Dataset entries:
%%
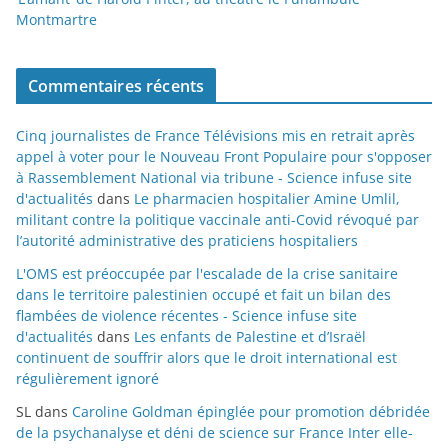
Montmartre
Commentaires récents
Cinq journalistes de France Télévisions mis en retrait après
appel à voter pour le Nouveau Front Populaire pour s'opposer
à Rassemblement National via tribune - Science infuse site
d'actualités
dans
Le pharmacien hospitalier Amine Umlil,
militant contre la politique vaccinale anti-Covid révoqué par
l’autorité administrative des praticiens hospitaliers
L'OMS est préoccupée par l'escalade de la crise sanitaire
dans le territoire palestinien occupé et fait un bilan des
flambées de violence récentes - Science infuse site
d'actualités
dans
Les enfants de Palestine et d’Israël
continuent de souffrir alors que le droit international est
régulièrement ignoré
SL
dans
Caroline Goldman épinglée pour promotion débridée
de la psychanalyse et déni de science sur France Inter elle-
%%
%%
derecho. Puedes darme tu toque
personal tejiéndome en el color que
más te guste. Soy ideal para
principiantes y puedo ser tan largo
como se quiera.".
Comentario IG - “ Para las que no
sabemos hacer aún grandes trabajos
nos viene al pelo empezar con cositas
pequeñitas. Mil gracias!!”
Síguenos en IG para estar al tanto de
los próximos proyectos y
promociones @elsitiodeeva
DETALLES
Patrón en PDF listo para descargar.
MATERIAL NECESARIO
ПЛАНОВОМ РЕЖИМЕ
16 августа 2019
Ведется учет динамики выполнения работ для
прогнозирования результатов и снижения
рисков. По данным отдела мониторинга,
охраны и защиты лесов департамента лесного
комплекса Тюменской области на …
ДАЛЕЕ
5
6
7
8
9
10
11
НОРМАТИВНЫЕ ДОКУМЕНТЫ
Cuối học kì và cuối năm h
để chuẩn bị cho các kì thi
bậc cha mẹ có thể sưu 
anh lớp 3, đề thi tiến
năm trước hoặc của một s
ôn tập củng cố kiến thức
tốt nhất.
%%
%%
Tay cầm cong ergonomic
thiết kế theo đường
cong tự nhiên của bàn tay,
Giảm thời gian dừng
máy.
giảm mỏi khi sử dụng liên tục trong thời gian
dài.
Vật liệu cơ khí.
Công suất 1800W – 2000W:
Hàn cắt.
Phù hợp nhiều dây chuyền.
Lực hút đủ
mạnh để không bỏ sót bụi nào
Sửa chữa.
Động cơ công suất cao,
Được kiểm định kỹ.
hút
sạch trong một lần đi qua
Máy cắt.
%%
◆ **What to work on**:
Provide only the count of lines in the records above that hold the word "cong".

◆ **Answer space**:
2